In cases where the positive offset voltage is injected into the reference voltage $v_x^{*}$ in the sector 1, new switching states can be (POO) and (PON) as shown in Table 2. The function M in (21) for the switching states (PPO) and (PON), by considering the polarity of the input currents in the sector 1, are given by (28) and (29), respectively.

$$S_a^2{i}_a+S_b^2{i}_b+S_c^2{i}_c=i_a+i_b>0$$

(28)

$$S_a^2{i}_a+S_b^2{i}_b+S_c^2{i}_c=i_a+i_c>0$$

(29)

Therefore, when $v_{diff}<0$, meaning $v_{c1}<v_{c2},$ injecting the offset voltage higher than zero satisfies (21). Figure 3a,b show the capacitor current flow when the switching states are (POO) and (PON). In Figure 3a, the current flows only to the upper capacitor. Thus, the associated capacitor is charged. As shown in Figure 3b with $i_a=i_b+i_c$, the upper capacitor charges. Thus, the new switching states after injecting the positive offset voltage in the sector 1, when the voltage difference $v_{diff}$ is lower than zero, can reduce the voltage difference by increasing the upper capacitor voltage, which can maintain the capacitor voltage balance.

On the other hand, injecting the negative voltage $v_{offset}$ into the reference voltage $v_x^{*}$ in the sector 1 can generate new switching states (ONN) and (PNN) as shown in Table 2. The function M for the switching states (ONN) and (PNN) by considering the polarity of the input currents in the sector 1 are (30) and (31), respectively.
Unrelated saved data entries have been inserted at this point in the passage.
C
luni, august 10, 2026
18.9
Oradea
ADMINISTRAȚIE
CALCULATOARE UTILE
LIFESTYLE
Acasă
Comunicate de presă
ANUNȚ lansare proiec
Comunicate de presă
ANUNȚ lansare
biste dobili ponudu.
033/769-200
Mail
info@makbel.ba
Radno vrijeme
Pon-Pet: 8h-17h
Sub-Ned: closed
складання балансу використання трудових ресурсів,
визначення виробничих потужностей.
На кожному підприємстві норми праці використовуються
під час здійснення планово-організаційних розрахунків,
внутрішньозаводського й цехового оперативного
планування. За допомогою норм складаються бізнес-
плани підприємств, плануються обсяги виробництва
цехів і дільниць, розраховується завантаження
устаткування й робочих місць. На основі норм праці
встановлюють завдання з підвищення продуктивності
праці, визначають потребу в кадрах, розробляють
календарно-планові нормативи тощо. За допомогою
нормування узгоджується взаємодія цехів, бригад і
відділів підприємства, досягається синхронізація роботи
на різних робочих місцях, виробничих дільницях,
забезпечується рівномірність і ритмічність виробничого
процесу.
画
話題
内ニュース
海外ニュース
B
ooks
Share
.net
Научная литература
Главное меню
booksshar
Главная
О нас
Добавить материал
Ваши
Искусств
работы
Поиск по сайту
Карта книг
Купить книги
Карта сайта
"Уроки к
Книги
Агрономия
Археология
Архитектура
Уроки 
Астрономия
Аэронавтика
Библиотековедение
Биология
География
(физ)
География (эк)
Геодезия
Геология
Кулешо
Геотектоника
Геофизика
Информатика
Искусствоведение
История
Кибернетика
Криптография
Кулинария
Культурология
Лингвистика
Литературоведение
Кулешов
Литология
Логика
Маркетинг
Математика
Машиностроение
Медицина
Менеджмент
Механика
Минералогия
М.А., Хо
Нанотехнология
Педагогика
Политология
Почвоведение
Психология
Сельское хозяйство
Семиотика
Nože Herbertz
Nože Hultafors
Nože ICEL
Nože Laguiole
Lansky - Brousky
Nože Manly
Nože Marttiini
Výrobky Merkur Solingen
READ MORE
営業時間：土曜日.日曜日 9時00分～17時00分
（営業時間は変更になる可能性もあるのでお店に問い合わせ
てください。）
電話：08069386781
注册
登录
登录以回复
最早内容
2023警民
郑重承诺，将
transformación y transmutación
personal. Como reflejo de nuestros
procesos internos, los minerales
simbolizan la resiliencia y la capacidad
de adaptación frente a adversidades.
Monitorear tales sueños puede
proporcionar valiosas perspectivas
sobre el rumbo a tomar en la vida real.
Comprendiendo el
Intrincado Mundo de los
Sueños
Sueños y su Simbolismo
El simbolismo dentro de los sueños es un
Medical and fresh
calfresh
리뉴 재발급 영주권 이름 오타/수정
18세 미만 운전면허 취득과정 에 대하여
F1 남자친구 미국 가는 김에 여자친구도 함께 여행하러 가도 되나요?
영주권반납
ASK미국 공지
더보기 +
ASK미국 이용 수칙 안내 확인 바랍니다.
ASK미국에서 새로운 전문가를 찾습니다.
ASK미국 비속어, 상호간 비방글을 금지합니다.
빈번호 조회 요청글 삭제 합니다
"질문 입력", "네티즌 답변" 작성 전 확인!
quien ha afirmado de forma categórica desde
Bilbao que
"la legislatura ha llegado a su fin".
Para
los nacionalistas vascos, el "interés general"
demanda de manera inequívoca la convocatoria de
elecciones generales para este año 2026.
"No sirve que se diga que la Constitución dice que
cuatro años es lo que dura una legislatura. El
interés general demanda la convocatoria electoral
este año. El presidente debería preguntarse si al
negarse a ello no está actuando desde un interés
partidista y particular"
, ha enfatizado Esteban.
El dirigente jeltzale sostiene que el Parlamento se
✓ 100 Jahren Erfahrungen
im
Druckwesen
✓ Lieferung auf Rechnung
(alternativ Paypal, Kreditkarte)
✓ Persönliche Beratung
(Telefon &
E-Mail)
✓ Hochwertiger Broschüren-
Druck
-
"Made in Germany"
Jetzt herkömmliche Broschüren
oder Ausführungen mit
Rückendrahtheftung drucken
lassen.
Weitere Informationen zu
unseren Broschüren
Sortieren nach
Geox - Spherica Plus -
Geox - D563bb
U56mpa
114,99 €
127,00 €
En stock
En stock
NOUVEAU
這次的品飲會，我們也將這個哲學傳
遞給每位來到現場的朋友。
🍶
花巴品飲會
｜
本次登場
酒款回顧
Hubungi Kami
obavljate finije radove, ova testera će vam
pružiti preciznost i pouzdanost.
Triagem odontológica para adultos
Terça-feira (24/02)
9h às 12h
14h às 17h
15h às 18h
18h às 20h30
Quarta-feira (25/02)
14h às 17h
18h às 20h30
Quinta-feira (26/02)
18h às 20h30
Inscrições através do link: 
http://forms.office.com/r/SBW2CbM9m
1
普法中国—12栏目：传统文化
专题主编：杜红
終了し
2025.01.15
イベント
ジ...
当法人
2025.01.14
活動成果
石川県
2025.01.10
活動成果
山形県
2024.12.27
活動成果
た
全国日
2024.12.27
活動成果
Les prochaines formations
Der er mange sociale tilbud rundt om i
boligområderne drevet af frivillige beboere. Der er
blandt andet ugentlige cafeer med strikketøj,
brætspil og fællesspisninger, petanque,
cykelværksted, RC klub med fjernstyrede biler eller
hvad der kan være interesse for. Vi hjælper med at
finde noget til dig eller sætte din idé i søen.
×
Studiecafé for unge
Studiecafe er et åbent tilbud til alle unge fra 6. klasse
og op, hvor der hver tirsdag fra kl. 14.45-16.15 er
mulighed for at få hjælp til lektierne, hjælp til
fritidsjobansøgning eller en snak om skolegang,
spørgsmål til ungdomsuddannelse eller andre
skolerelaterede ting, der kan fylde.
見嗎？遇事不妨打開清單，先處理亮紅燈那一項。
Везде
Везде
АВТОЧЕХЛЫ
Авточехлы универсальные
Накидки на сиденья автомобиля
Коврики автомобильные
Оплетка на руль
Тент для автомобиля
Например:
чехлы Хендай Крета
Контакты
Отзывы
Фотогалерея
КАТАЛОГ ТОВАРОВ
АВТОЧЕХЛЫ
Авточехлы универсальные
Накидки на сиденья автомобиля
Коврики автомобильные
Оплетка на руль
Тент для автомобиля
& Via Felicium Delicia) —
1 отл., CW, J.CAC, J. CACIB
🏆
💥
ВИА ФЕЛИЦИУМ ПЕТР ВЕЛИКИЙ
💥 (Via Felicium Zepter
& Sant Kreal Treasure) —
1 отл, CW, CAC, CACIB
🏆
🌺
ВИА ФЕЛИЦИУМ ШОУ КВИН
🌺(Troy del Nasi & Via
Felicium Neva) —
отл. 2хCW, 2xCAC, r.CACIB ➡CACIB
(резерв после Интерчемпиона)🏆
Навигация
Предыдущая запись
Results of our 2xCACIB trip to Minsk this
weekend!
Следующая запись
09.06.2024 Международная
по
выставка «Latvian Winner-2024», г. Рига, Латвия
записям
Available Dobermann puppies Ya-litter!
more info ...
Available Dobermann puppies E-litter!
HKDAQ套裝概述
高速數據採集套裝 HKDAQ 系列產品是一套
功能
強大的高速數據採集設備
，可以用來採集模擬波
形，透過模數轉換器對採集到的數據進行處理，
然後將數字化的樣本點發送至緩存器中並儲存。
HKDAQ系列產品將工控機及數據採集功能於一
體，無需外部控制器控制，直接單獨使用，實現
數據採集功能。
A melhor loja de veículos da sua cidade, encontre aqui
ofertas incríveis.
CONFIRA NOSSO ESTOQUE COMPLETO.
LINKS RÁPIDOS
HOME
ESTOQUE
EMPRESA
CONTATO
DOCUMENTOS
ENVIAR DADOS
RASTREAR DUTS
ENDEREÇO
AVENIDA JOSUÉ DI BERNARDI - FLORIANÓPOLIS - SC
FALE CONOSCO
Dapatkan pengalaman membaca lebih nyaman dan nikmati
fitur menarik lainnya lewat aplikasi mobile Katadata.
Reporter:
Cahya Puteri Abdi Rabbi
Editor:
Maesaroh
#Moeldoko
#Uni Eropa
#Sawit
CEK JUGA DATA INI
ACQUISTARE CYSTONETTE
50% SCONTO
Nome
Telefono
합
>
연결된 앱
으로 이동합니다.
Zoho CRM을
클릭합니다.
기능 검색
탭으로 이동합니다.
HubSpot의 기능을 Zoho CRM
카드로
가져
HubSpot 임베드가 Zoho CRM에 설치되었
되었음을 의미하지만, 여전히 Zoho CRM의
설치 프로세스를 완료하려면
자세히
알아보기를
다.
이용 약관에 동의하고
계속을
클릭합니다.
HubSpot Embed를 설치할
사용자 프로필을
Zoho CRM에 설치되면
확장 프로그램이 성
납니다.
$$S_a^2{i}_a+S_b^2{i}_b+S_c^2{i}_c=i_b+i_c<0$$

(30)

$$S_a^2{i}_a+S_b^2{i}_b+S_c^2{i}_c=i_a+i_b+i_c=0$$

(31)

Therefore, if the negative offset voltage is injected when the voltage difference $v_{diff}>0$, meaning $v_{c1}>v_{c2},$ the new switching states generated after the offset voltage injection satisfies (21). Figure 4a,b show the capacitor current path with the switching states (ONN) and (PNN), respectively. As shown in Figure 4a, the lower capacitor is charged by the current flowing and the voltage $v_{c2}$ is increased. As a result, the voltage difference $v_{diff}$, which was greater than zero, can be reduced, leading to the capacitor voltage balancing. Figure 4b shows the switching state (PNN), and the capacitor voltage does not change because no current flows through the neutral point, which gives no harmful effects on the capacitor voltage balancing.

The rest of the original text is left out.